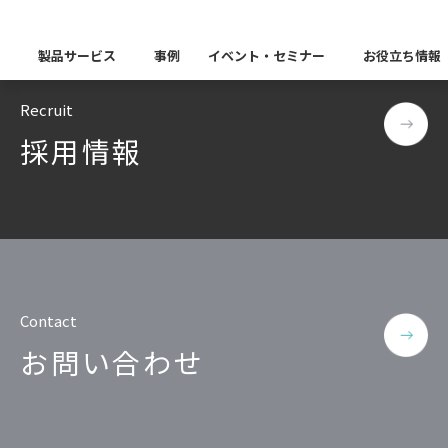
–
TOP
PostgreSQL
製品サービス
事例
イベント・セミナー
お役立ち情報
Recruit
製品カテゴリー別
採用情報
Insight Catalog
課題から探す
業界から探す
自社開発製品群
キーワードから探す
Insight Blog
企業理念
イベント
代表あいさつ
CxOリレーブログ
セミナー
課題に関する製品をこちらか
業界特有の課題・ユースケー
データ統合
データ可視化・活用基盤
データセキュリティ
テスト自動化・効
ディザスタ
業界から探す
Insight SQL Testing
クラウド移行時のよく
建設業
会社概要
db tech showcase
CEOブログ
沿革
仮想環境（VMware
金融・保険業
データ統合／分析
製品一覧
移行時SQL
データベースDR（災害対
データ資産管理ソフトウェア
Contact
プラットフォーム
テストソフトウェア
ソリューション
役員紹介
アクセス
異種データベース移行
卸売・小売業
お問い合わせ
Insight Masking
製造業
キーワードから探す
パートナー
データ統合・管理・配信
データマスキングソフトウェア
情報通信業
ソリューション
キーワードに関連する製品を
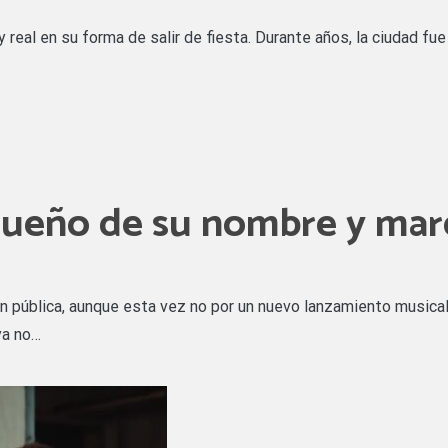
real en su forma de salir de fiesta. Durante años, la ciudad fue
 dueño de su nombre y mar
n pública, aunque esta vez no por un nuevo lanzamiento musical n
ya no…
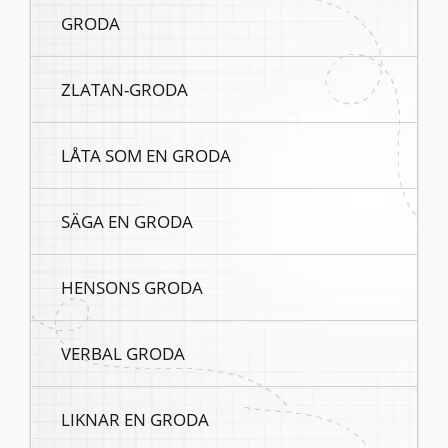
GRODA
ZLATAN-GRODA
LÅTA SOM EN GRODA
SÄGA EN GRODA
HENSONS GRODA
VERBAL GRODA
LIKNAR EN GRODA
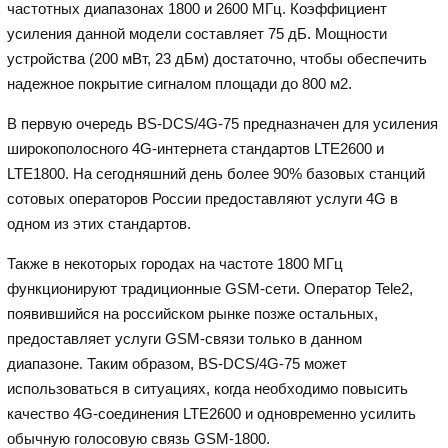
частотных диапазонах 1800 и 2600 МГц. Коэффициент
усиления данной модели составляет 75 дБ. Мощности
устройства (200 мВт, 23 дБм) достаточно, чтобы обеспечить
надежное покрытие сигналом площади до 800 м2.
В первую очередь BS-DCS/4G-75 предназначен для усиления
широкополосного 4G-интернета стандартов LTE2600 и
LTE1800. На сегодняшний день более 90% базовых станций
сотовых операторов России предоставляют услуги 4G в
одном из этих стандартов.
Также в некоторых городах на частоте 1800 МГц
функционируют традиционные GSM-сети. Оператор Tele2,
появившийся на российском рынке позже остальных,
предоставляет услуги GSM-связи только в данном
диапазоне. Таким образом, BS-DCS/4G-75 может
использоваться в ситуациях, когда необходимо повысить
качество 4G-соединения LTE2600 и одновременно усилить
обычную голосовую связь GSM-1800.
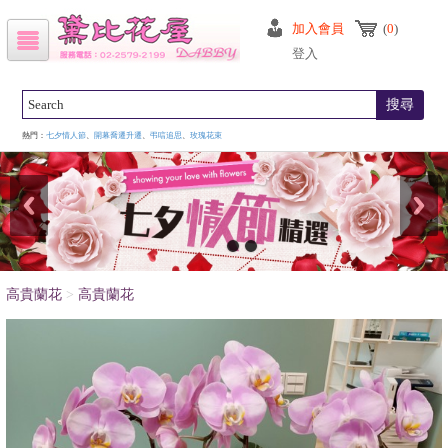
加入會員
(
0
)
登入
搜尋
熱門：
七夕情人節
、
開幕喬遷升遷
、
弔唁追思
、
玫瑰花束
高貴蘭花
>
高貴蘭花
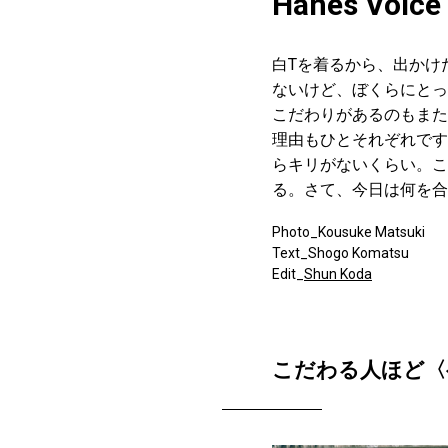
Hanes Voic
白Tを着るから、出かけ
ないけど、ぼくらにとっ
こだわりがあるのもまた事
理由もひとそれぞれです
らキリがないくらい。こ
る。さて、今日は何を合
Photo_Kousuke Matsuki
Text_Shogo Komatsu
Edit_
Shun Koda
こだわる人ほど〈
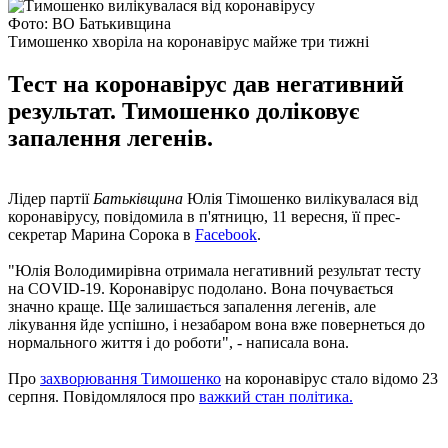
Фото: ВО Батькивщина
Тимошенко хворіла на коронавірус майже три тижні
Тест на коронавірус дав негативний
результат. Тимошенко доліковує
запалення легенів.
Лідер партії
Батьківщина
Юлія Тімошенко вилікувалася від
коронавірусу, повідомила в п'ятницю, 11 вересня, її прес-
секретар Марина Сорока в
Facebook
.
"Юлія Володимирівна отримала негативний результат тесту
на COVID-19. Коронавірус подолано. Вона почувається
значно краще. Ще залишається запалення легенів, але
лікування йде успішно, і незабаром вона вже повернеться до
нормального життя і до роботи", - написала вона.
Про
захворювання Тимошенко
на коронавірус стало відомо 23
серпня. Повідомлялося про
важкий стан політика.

---

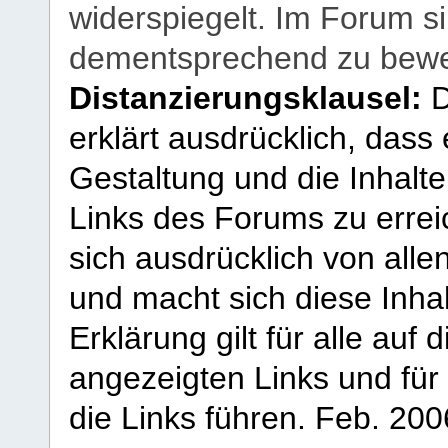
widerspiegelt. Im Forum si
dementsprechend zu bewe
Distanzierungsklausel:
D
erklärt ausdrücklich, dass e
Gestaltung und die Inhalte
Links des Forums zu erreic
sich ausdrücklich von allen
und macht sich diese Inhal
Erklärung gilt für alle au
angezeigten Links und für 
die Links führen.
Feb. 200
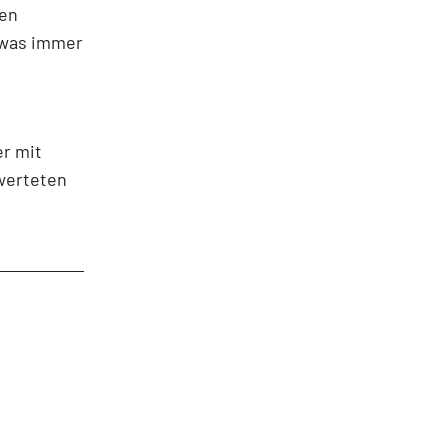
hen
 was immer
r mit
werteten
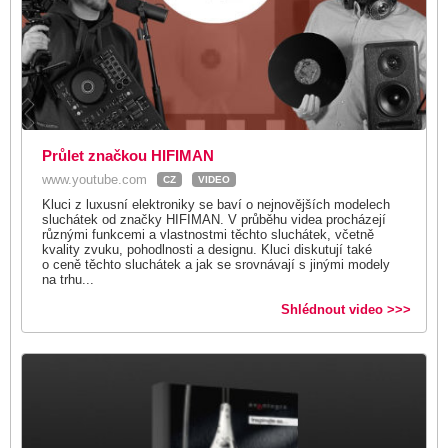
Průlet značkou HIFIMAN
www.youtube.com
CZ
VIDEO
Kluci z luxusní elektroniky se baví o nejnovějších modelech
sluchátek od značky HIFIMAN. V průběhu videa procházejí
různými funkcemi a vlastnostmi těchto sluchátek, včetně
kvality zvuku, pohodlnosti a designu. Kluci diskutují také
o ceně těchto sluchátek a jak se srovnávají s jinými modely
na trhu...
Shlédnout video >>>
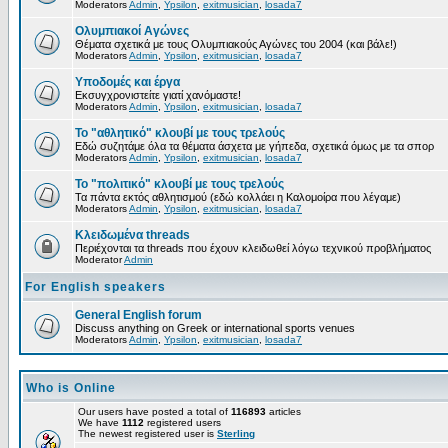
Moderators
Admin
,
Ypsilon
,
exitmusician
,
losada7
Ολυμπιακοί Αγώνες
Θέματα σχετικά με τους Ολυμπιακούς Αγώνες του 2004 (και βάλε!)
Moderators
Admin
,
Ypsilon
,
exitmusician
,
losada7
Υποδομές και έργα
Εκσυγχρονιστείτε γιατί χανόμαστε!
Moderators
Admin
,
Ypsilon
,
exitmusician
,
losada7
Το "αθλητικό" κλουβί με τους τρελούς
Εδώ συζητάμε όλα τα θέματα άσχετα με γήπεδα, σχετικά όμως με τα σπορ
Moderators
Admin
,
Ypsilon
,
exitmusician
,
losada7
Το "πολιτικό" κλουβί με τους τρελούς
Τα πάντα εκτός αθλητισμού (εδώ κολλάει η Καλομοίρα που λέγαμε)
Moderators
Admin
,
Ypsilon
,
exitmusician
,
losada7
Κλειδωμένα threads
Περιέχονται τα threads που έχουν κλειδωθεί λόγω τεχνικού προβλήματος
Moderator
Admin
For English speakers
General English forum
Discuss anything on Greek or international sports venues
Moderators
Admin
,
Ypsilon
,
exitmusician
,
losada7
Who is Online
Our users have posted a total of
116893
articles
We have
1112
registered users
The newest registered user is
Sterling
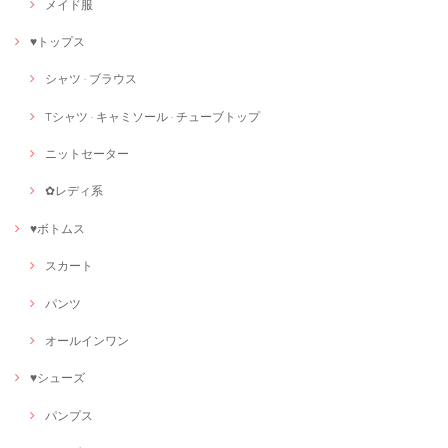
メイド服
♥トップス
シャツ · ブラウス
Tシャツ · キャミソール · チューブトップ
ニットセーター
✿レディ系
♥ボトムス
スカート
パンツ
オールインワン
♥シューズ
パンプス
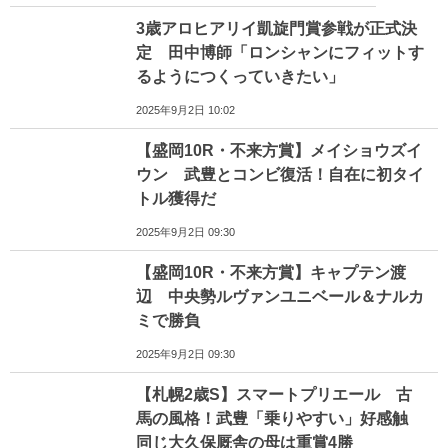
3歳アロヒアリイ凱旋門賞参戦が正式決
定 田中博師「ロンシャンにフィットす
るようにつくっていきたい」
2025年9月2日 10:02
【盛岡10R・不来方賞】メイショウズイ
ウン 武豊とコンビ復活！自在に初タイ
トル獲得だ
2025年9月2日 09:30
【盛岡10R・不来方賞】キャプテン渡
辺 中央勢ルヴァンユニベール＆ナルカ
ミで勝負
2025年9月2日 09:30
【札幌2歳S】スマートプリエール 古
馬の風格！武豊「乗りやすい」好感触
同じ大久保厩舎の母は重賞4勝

What you should do
If a line in the material above contains "sich", show that line.

Exercise response
sich ausdrücklich von allen
und macht sich diese Inhal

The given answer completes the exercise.